Effectiveness and safety of extending intrauterine device duration: a systematic review.

Autor: Ti AJ; Division of Reproductive Health, Centers for Disease Control and Prevention, Atlanta, Georgia. Electronic address: obd6@cdc.gov., Roe AH; Department of Obstetrics and Gynecology, Perelman School of Medicine, University of Pennsylvania, Philadelphia, Pennsylvania., Whitehouse KC; Department of Reproductive Health and Research, World Health Organization, Geneva, Switzerland., Smith RA; Division of Reproductive Health, Centers for Disease Control and Prevention, Atlanta, Georgia., Gaffield ME; Department of Reproductive Health and Research, World Health Organization, Geneva, Switzerland., Curtis KM; Division of Reproductive Health, Centers for Disease Control and Prevention, Atlanta, Georgia.
Jazyk: angličtina
Zdroj: American journal of obstetrics and gynecology [Am J Obstet Gynecol] 2020 Jul; Vol. 223 (1), pp. 24-35.e3. Date of Electronic Publication: 2020 Jan 15.

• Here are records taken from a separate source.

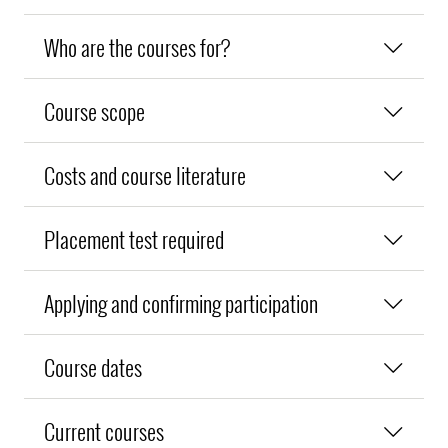
Who are the courses for?
Course scope
Costs and course literature
Placement test required
Applying and confirming participation
Course dates
Current courses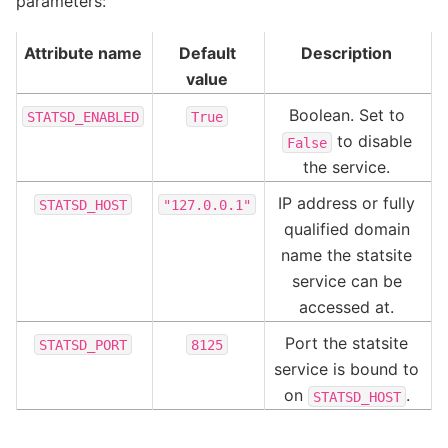
parameters:
Attribute name
Default
Description
value
Boolean. Set to
STATSD_ENABLED
True
to disable
False
the service.
IP address or fully
STATSD_HOST
"127.0.0.1"
qualified domain
name the statsite
service can be
accessed at.
Port the statsite
STATSD_PORT
8125
service is bound to
on
.
STATSD_HOST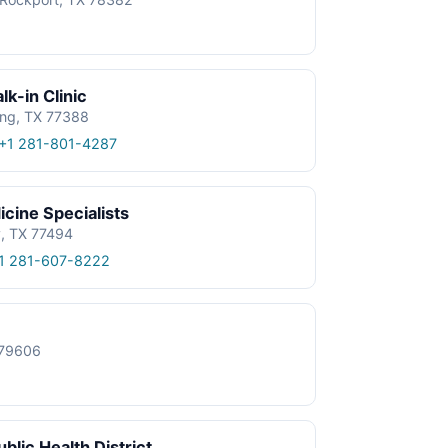
k-in Clinic
ing, TX 77388
+1 281-801-4287
cine Specialists
y, TX 77494
1 281-607-8222
X 79606
blic Health District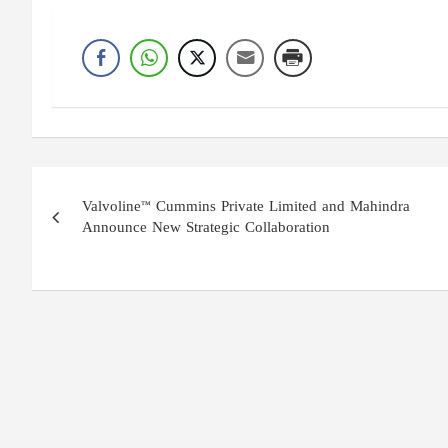
Post
Valvoline™ Cummins Private Limited and Mahindra
navigation
Announce New Strategic Collaboration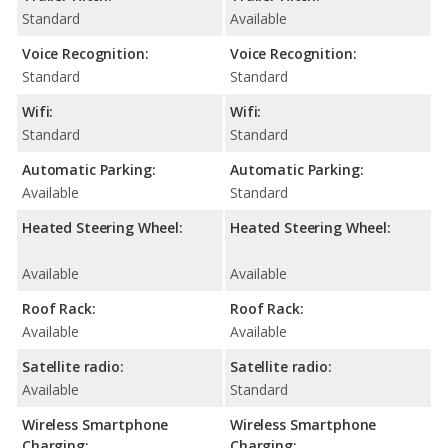
Standard
Available
Voice Recognition:
Voice Recognition:
Standard
Standard
Wifi:
Wifi:
Standard
Standard
Automatic Parking:
Automatic Parking:
Available
Standard
Heated Steering Wheel:
Heated Steering Wheel:
Available
Available
Roof Rack:
Roof Rack:
Available
Available
Satellite radio:
Satellite radio:
Available
Standard
Wireless Smartphone
Wireless Smartphone
Charging:
Charging: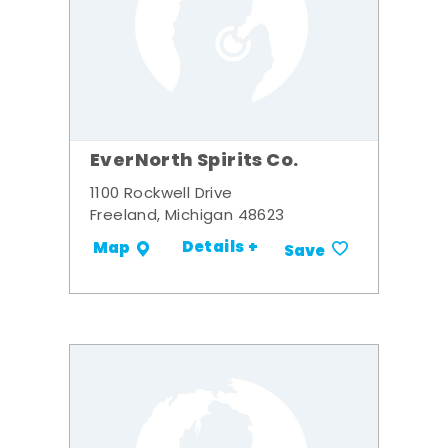
EverNorth Spirits Co.
1100 Rockwell Drive
Freeland, Michigan 48623
Details +
Map
Save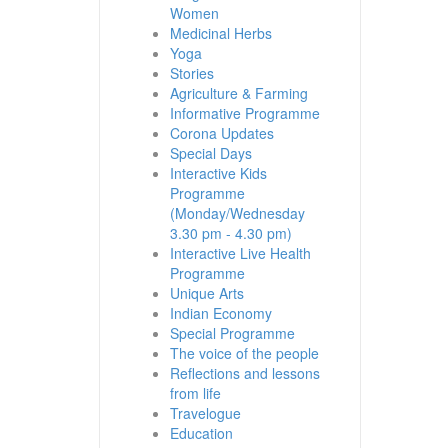
Women
Medicinal Herbs
Yoga
Stories
Agriculture & Farming
Informative Programme
Corona Updates
Special Days
Interactive Kids
Programme
(Monday/Wednesday
3.30 pm - 4.30 pm)
Interactive Live Health
Programme
Unique Arts
Indian Economy
Special Programme
The voice of the people
Reflections and lessons
from life
Travelogue
Education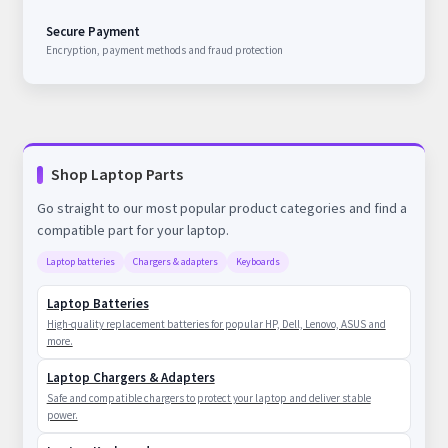
Secure Payment
Encryption, payment methods and fraud protection
Shop Laptop Parts
Go straight to our most popular product categories and find a
compatible part for your laptop.
Laptop batteries
Chargers & adapters
Keyboards
Laptop Batteries
High-quality replacement batteries for popular HP, Dell, Lenovo, ASUS and
more.
Laptop Chargers & Adapters
Safe and compatible chargers to protect your laptop and deliver stable
power.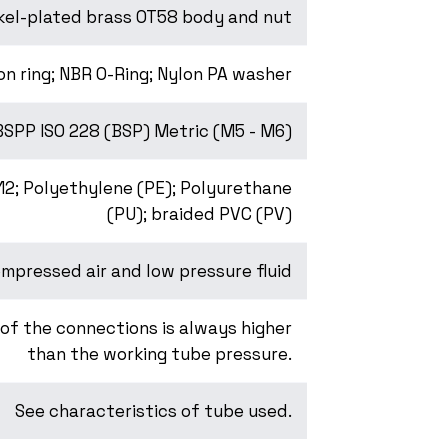
kel-plated brass OT58 body and nut
on ring; NBR O-Ring; Nylon PA washer
BSPP ISO 228 (BSP) Metric (M5 - M6)
-12; Polyethylene (PE); Polyurethane
(PU); braided PVC (PV)
mpressed air and low pressure fluid
of the connections is always higher
than the working tube pressure.
See characteristics of tube used.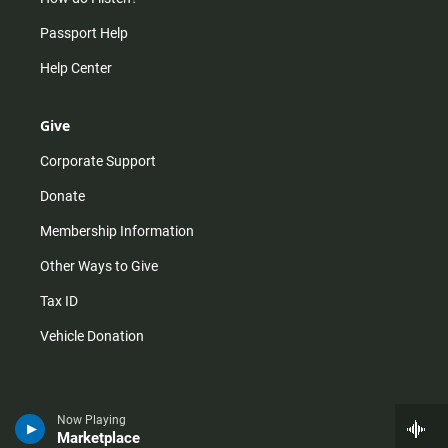
Passport Help
Help Center
Give
Corporate Support
Donate
Membership Information
Other Ways to Give
Tax ID
Vehicle Donation
Now Playing
Marketplace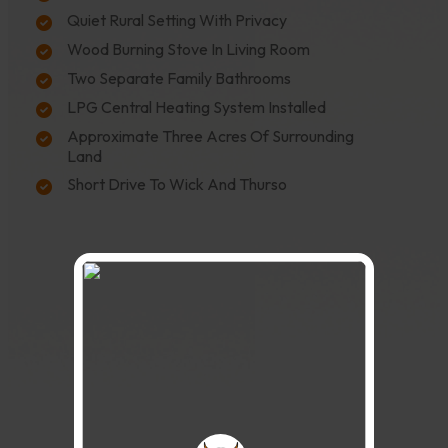
Quiet Rural Setting With Privacy
Wood Burning Stove In Living Room
Two Separate Family Bathrooms
LPG Central Heating System Installed
Approximate Three Acres Of Surrounding
Land
Short Drive To Wick And Thurso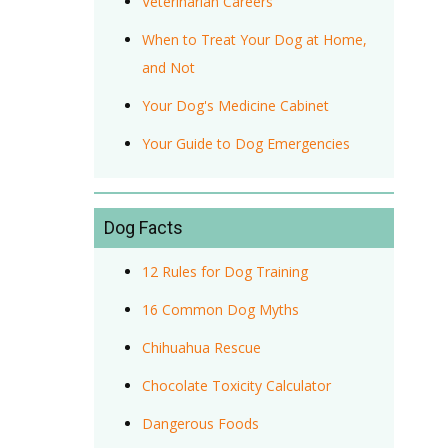
Veterinarian Careers
When to Treat Your Dog at Home,
and Not
Your Dog's Medicine Cabinet
Your Guide to Dog Emergencies
Dog Facts
12 Rules for Dog Training
16 Common Dog Myths
Chihuahua Rescue
Chocolate Toxicity Calculator
Dangerous Foods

DOI: 10.1016/j.ajog.2020.01.014
Abstrakt: Objective: To systematically review the literature to determine if extended use of intrauterine devices, including the copper or levonorgestrel intrauterine device, beyond approved durations is effective and safe for preventing pregnancy.
Study Design: We searched PubMed, Embase, Cumulative Index to Nursing and Allied Health Literature, and Global Index Medicus from inception through June 2019. We considered primary studies of women using the T380A copper or currently available levonorgestrel intrauterine devices past their approved duration (extended use). The primary outcome was pregnancy. Safety outcomes included adverse events and side effects that led to discontinuation. We abstracted study data into evidence tables and assessed study quality as related to the risk of bias, precision, and external validity. For each intrauterine device type, we calculated a pooled pregnancy rate during the first 2 years of extended use using the Poisson inverse variance method.

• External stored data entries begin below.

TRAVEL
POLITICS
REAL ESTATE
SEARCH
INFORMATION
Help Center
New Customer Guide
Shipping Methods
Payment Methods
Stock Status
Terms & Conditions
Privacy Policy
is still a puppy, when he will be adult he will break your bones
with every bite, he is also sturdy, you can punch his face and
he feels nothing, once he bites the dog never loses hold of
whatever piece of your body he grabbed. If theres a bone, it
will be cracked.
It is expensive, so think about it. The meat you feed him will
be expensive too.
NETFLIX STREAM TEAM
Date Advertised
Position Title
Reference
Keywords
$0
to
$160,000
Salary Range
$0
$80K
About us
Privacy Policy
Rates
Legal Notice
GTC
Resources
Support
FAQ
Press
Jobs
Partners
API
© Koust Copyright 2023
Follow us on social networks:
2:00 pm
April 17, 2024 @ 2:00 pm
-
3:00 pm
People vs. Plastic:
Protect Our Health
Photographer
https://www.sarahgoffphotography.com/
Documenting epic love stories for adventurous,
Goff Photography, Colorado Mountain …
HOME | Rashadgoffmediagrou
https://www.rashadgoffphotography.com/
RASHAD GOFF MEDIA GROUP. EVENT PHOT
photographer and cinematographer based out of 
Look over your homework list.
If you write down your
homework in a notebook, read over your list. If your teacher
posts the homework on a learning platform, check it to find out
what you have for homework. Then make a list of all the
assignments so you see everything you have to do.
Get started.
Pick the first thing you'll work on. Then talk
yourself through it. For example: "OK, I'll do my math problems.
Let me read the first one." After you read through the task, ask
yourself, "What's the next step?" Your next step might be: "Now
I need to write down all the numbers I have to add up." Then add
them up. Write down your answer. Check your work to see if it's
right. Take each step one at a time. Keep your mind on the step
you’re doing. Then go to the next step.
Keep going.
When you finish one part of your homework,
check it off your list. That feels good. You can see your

Results: Of 4068 studies identified by our search, 4 good-to-poor-quality studies of the 52 mg levonorgestrel intrauterine device (approved for 5 years), with a total of 2098 women starting extended use, and 2 good-to-fair-quality studies of the T380A copper intrauterine device (approved for 10 years), with 245 women starting extended use, met inclusion criteria. For the levonorgestrel intrauterine device, the pooled pregnancy rate was 0.02 per 100 person-years (95% confidence interval, 0.00-0.45) in year 6, 0.03 per 100 person-years (95% confidence interval, 0.00-0.71) in year 7, and 0.02 per 100 person-years (95% confidence interval, 0.00-0.29) in years 6 and 7 combined. During this same time, annual rates of adverse events or discontinuation owing to side effects ranged from 0 to 3.7 per 100 participants. For the copper intrauterine device, the pooled pregnancy rate for years 11 and 12 was 0.0 per 100 person-years (95% confidence interval, 0.0-0.8), and annual rates of adverse events and discontinuation owing to side effects during extended use ranged from 0 to 4.6 per 100 participants.

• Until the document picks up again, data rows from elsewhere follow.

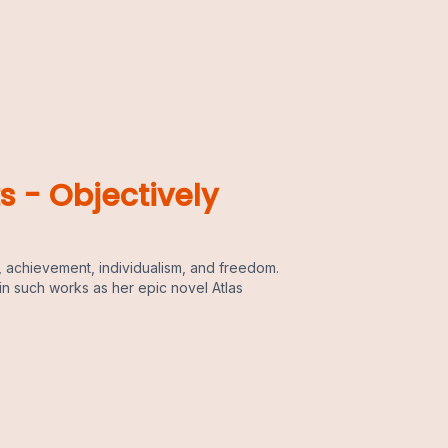
s - Objectively
 achievement, individualism, and freedom.
in such works as her epic novel Atlas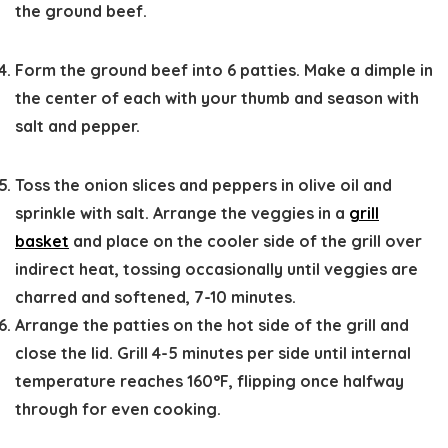
the ground beef.
Form the ground beef into 6 patties. Make a dimple in
the center of each with your thumb and season with
salt and pepper.
Toss the onion slices and peppers in olive oil and
sprinkle with salt. Arrange the veggies in a
grill
basket
and place on the cooler side of the grill over
indirect heat, tossing occasionally until veggies are
charred and softened, 7-10 minutes.
Arrange the patties on the hot side of the grill and
close the lid. Grill 4-5 minutes per side until internal
temperature reaches 160°F, flipping once halfway
through for even cooking.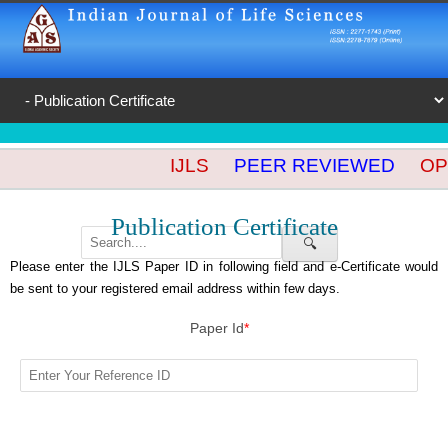
IJLS
PEER REVIEWED
OPE
Publication Certificate
🔍
Please enter the IJLS Paper ID in following field and e-Certificate would
be sent to your registered email address within few days.
Paper Id
*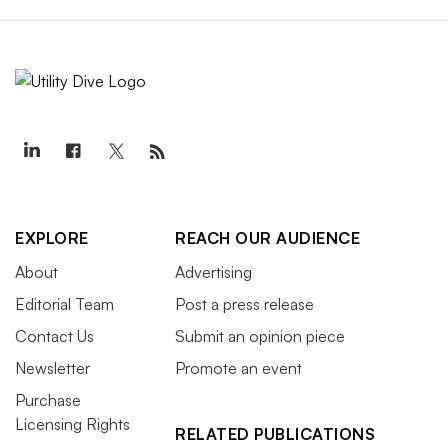
EXPLORE
REACH OUR AUDIENCE
About
Advertising
Editorial Team
Post a press release
Contact Us
Submit an opinion piece
Newsletter
Promote an event
Purchase
Licensing Rights
RELATED PUBLICATIONS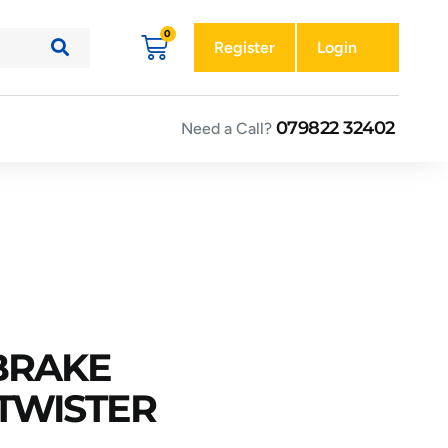
Register
Login
079822 32402
Need a Call?
 BRAKE
TWISTER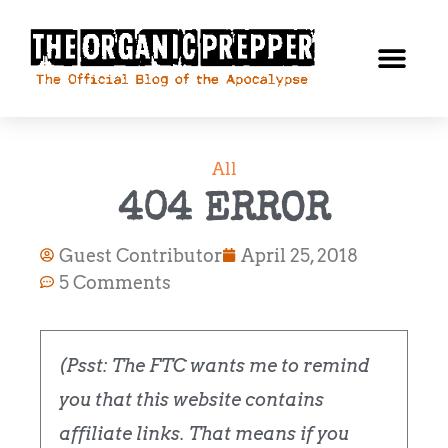
All
404 ERROR
Guest Contributor
April 25, 2018
5 Comments
(Psst: The FTC wants me to remind
you that this website contains
affiliate links. That means if you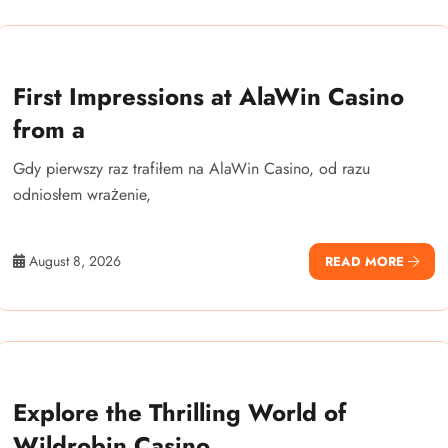
First Impressions at AlaWin Casino
from a
Gdy pierwszy raz trafiłem na AlaWin Casino, od razu
odniosłem wrażenie,
August 8, 2026
READ MORE
Explore the Thrilling World of
Wildrobin Casino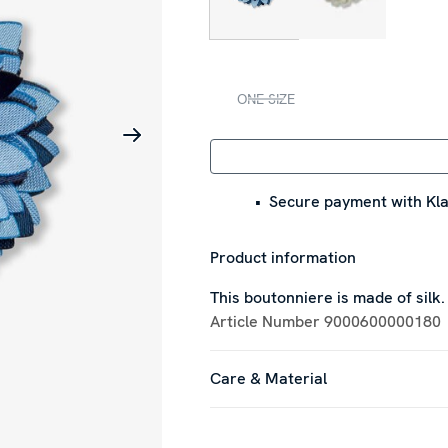
ONE SIZE
Secure payment with Kla
Product information
This boutonniere is made of silk.
Article Number
9000600000180
Care & Material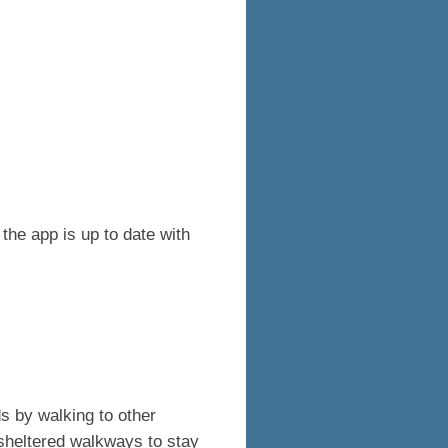
the app is up to date with
s by walking to other
sheltered walkways to stay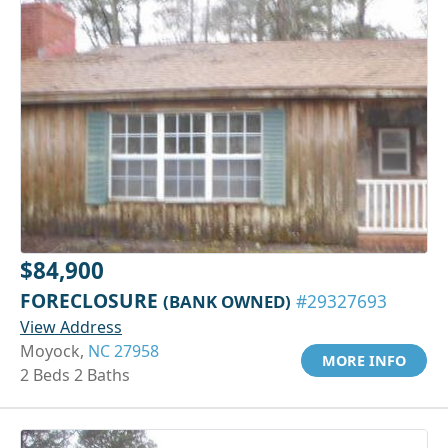
$84,900
FORECLOSURE
(BANK OWNED)
#29327693
View Address
Moyock,
NC 27958
MORE INFO
2 Beds 2 Baths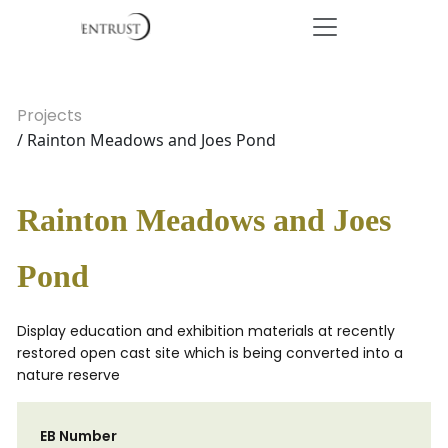
Projects
/ Rainton Meadows and Joes Pond
Rainton Meadows and Joes
Pond
Display education and exhibition materials at recently
restored open cast site which is being converted into a
nature reserve
EB Number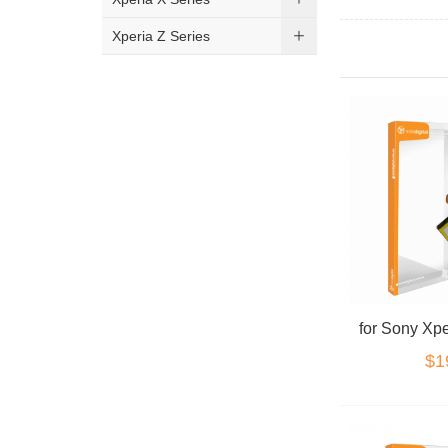
Xperia Z Series
for Sony Xpe
$1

Conclusion: The available evidence suggests that rates of pregnancy, adverse events, and discontinuation owing to side effects during the first 2 years of extended use of the 52 mg levonorgestrel intrauterine device and the T380A copper intrauterine device are low and comparable to rates during approved duration of use. Data were limited in quantity and quality, and may not be generalizable to all intrauterine device users.